• **PROBLEM STATEMENT**: Could the listing be repeated exactly, with every picture dropped?

• **RECORDS FOR THIS EXERCISE**:
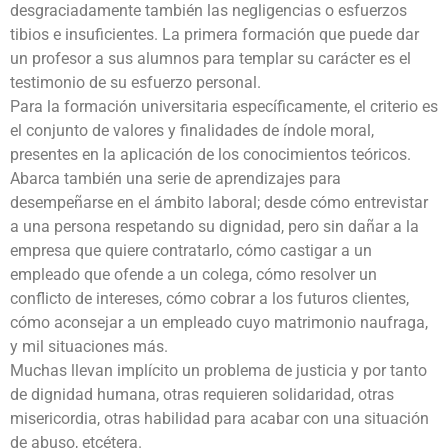
desgraciadamente también las negligencias o esfuerzos
tibios e insuficientes. La primera formación que puede dar
un profesor a sus alumnos para templar su carácter es el
testimonio de su esfuerzo personal.
Para la formación universitaria específicamente, el criterio es
el conjunto de valores y finalidades de índole moral,
presentes en la aplicación de los conocimientos teóricos.
Abarca también una serie de aprendizajes para
desempeñarse en el ámbito laboral; desde cómo entrevistar
a una persona respetando su dignidad, pero sin dañar a la
empresa que quiere contratarlo, cómo castigar a un
empleado que ofende a un colega, cómo resolver un
conflicto de intereses, cómo cobrar a los futuros clientes,
cómo aconsejar a un empleado cuyo matrimonio naufraga,
y mil situaciones más.
Muchas llevan implícito un problema de justicia y por tanto
de dignidad humana, otras requieren solidaridad, otras
misericordia, otras habilidad para acabar con una situación
de abuso, etcétera.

• **SOLUTION TO THIS EXERCISE**:
desgraciadamente también las negligencias o esfuerzos
tibios e insuficientes. La primera formación que puede dar
un profesor a sus alumnos para templar su carácter es el
testimonio de su esfuerzo personal.
Para la formación universitaria específicamente, el criterio es
el conjunto de valores y finalidades de índole moral,
presentes en la aplicación de los conocimientos teóricos.
Abarca también una serie de aprendizajes para
desempeñarse en el ámbito laboral; desde cómo entrevistar
a una persona respetando su dignidad, pero sin dañar a la
empresa que quiere contratarlo, cómo castigar a un
empleado que ofende a un colega, cómo resolver un
conflicto de intereses, cómo cobrar a los futuros clientes,
cómo aconsejar a un empleado cuyo matrimonio naufraga,
y mil situaciones más.
Muchas llevan implícito un problema de justicia y por tanto
de dignidad humana, otras requieren solidaridad, otras
misericordia, otras habilidad para acabar con una situación
de abuso, etcétera.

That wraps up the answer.